Two well-established open source command line profiling tools with orthogonal methodologies are:
perf: counts system-wide hardware events, e.g. instructions executed, cache misses, etc. (see perf wiki)
gprof: recompiles source code with instrumentation to count time spent in each function for a particular program, with option to format output in a call graph (see GNU gprof documentation).
However, these particular tools may not be well suited to an RTOS or a bare metal embedded system:
perf is specialized for the Linux kernel and
gprof requires code to be compiled and linked with
These tools could be used to profile ROS 2 code on a patched Linux kernel like RT_PREEMPT, but there may be performance quirks in another RTOS that are not captured on Linux.
When this proposal is implemented, if changes are made to improve performance is made based on profiling data from Linux but no overall improvement is seen in the embedded system, then an alternative approach to profiling should be investigated.
For example, the RTEMS real-time operating system offers a tracing tool that could be used for profiling (8).
In addition to performance testing, which can be thought of as a kind of regression testing, any change made to ROS 2 with the intent to improve performance in the real-time test system should be verified with an automated test.
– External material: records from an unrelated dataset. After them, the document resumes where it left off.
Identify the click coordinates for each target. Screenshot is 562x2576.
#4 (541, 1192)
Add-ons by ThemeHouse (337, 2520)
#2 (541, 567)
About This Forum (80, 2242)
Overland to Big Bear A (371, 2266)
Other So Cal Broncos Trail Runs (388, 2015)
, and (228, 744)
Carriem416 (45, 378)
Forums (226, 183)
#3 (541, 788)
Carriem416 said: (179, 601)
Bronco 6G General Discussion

For example, the allocator pipeline has a test case for publishers/subscribers with custom allocators that fails if calls are made to the default system allocator during the real-time execution phase. A similar test could be written for the proposed goal of abstracting synchronization primitives, though the implementation may be more challenging since the allocator pipeline was helped by the ability to override global new in C++.
The expected response of a hard or firm real-time system to missed deadlines should also be thoroughly tested.
This proposal represents a short burst of work to develop the initial test system, followed by extended maintenance as testing identifies performance bottlenecks.
Since a key part of this proposal is the development of a hard real-time embedded system, this work depends on the development of
rmw_freertps and the porting of
rclc to STM32 or another microcontroller type.